ENTRIES SUPPLIED
»»
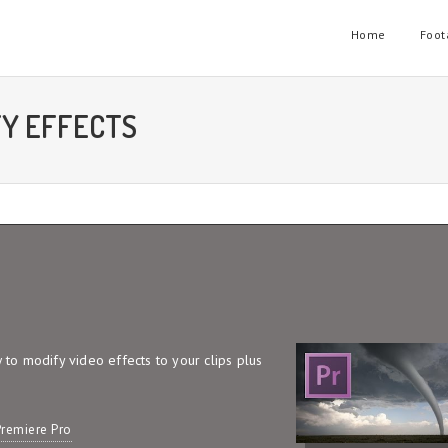
Home
Foot
FY EFFECTS
w to modify video effects to your clips plus
remiere Pro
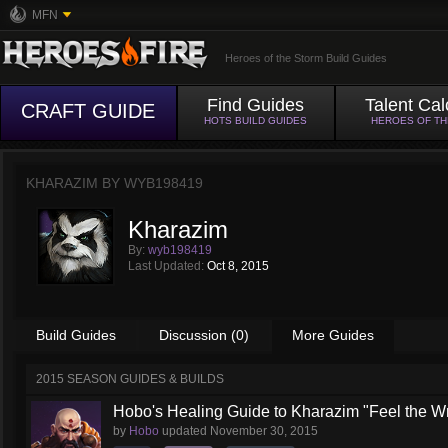
MFN
Heroes of the Storm Build Guides
Find Guides
Talent Cal
CRAFT GUIDE
HOTS BUILD GUIDES
HEROES OF T
KHARAZIM BY
WYB198419
Kharazim
By:
wyb198419
Last Updated:
Oct 8, 2015
Build Guides
Discussion (0)
More Guides
2015 SEASON GUIDES & BUILDS
Hobo's Healing Guide to Kharazim "Feel the Wra
by
Hobo
updated
November 30, 2015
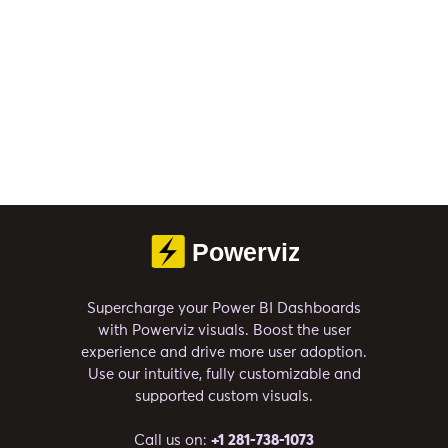
Supercharge your Power BI Dashboards
with Powerviz visuals. Boost the user
experience and drive more user adoption.
Use our intuitive, fully customizable and
supported custom visuals.
Call us on:
+1 281-738-1073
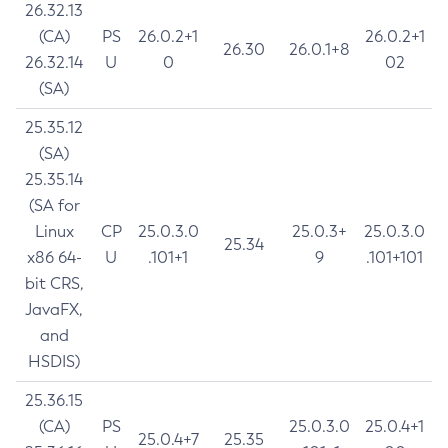
26.32.13
(CA)
PS
26.0.2+1
26.0.2+1
26.30
26.0.1+8
26.32.14
U
0
02
(SA)
25.35.12
(SA)
25.35.14
(SA for
Linux
CP
25.0.3.0
25.0.3+
25.0.3.0
25.34
x86 64-
U
.101+1
9
.101+101
bit CRS,
JavaFX,
and
HSDIS)
25.36.15
(CA)
PS
25.0.3.0
25.0.4+1
25.0.4+7
25.35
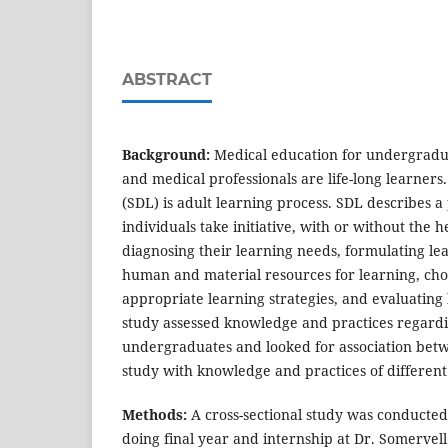
ABSTRACT
Background:
Medical education for undergradua
and medical professionals are life-long learners.
(SDL) is adult learning process. SDL describes 
individuals take initiative, with or without the he
diagnosing their learning needs, formulating lea
human and material resources for learning, ch
appropriate learning strategies, and evaluating
study assessed knowledge and practices regar
undergraduates and looked for association bet
study with knowledge and practices of differe
Methods:
A cross-sectional study was conducte
doing final year and internship at Dr. Somervel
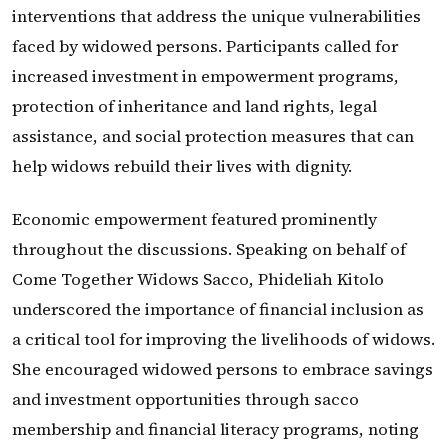
interventions that address the unique vulnerabilities
faced by widowed persons. Participants called for
increased investment in empowerment programs,
protection of inheritance and land rights, legal
assistance, and social protection measures that can
help widows rebuild their lives with dignity.
Economic empowerment featured prominently
throughout the discussions. Speaking on behalf of
Come Together Widows Sacco, Phideliah Kitolo
underscored the importance of financial inclusion as
a critical tool for improving the livelihoods of widows.
She encouraged widowed persons to embrace savings
and investment opportunities through sacco
membership and financial literacy programs, noting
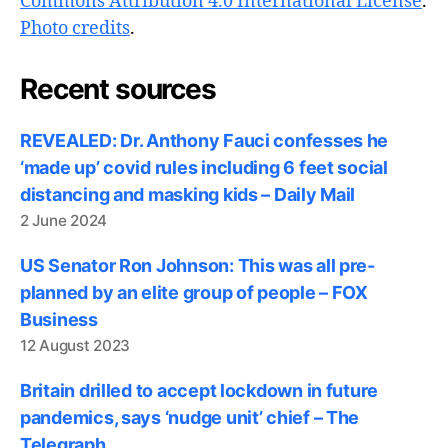
Commons Attribution 4.0 International License
.
Photo credits
.
Recent sources
REVEALED: Dr. Anthony Fauci confesses he
‘made up’ covid rules including 6 feet social
distancing and masking kids – Daily Mail
2 June 2024
US Senator Ron Johnson: This was all pre-
planned by an elite group of people – FOX
Business
12 August 2023
Britain drilled to accept lockdown in future
pandemics, says ‘nudge unit’ chief – The
Telegraph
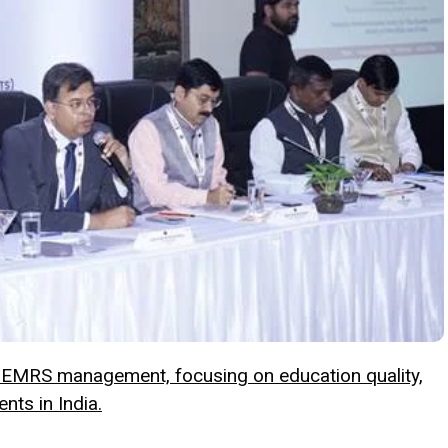
 EMRS management, focusing on education quality,
ents in India.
««
TASK INSTRUCTIONS
Pictures excluded, copy the lines exactly from where the material starts to the line with "Use our intuitive, fully customizable and", inclusive.

ANSWER BOX
Home
Foot
FY EFFECTS
w to modify video effects to your clips plus
remiere Pro
MFN
Heroes of the Storm Build Guides
Find Guides
Talent Cal
CRAFT GUIDE
HOTS BUILD GUIDES
HEROES OF T
KHARAZIM BY
WYB198419
Kharazim
By:
wyb198419
Last Updated:
Oct 8, 2015
Build Guides
Discussion (0)
More Guides
2015 SEASON GUIDES & BUILDS
Hobo's Healing Guide to Kharazim "Feel the Wra
by
Hobo
updated
November 30, 2015
Supercharge your Power BI Dashboards
with Powerviz visuals. Boost the user
experience and drive more user adoption.
Use our intuitive, fully customizable and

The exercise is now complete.